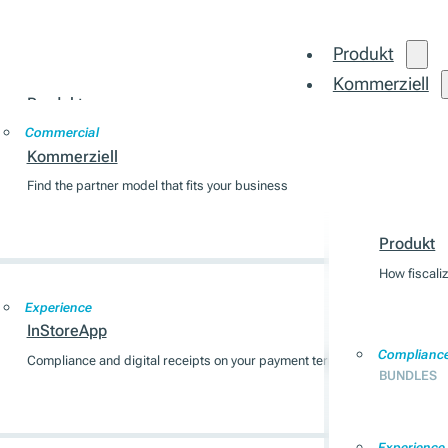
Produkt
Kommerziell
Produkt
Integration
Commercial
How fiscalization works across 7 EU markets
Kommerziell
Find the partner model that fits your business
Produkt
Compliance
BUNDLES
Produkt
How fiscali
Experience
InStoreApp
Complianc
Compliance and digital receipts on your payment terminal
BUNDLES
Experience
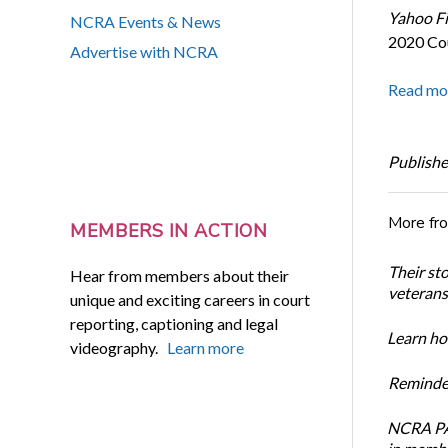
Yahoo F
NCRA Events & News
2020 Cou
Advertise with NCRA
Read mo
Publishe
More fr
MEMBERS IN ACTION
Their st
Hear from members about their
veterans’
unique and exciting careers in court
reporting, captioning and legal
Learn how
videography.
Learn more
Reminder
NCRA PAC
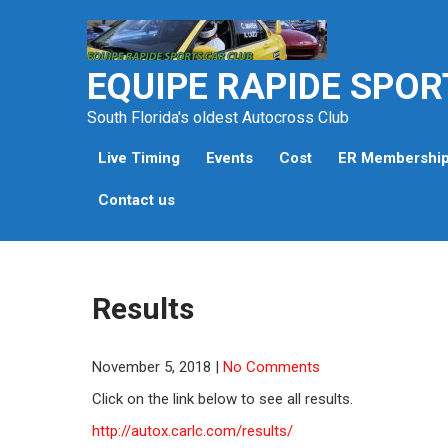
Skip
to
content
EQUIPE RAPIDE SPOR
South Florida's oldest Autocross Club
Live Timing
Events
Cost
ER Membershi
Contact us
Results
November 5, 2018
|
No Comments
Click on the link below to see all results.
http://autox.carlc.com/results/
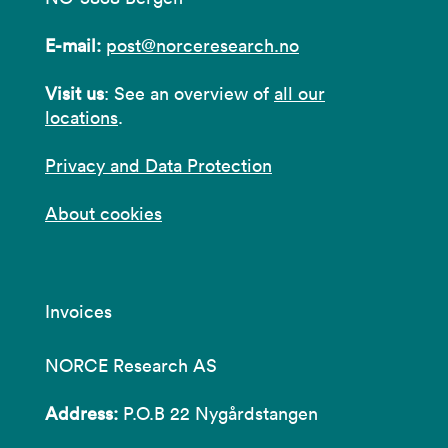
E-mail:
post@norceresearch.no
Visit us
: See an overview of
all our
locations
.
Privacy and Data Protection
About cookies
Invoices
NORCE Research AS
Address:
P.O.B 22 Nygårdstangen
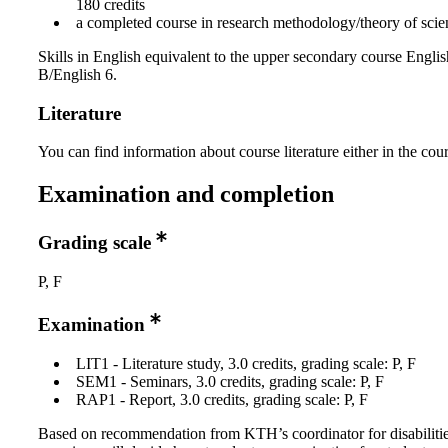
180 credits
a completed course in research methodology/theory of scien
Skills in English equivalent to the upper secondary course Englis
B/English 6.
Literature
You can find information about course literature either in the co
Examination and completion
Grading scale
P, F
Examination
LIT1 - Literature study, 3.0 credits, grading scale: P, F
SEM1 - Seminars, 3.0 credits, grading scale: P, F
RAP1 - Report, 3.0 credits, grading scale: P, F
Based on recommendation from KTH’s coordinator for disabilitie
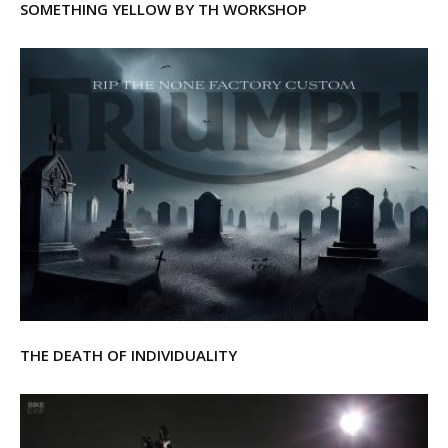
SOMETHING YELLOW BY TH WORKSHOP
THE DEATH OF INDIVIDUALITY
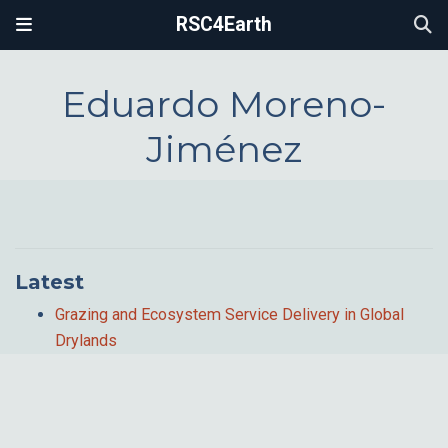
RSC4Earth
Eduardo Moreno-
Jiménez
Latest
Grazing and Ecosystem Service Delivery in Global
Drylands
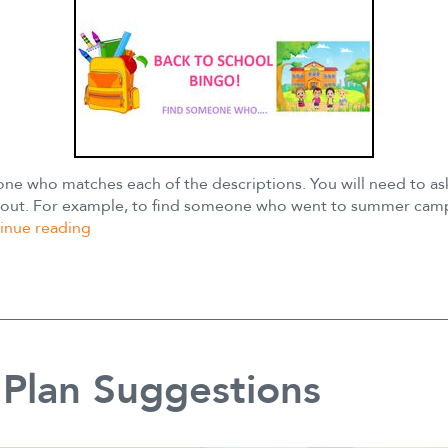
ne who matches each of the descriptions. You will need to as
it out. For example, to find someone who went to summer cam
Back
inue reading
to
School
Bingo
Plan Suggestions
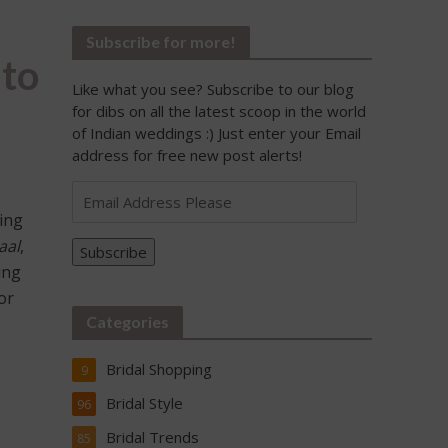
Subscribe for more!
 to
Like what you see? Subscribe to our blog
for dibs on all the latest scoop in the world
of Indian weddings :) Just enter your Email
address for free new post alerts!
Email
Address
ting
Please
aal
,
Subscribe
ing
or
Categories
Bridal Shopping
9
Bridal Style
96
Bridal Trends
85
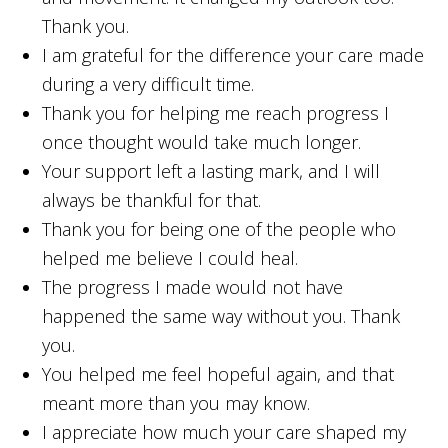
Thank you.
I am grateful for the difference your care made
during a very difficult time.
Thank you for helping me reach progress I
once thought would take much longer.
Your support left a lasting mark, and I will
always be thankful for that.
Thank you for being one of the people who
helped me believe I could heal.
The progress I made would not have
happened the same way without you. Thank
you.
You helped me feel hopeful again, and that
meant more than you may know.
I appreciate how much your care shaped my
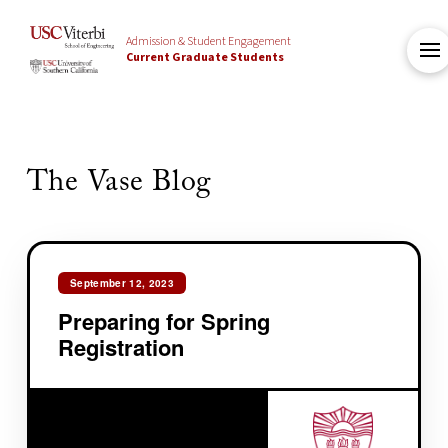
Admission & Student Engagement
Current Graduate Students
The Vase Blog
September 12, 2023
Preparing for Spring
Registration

☆ ☆ ☆ ☆

Report each line of the material above where the word "helped" appears.

helped me believe I could heal.
You helped me feel hopeful again, and that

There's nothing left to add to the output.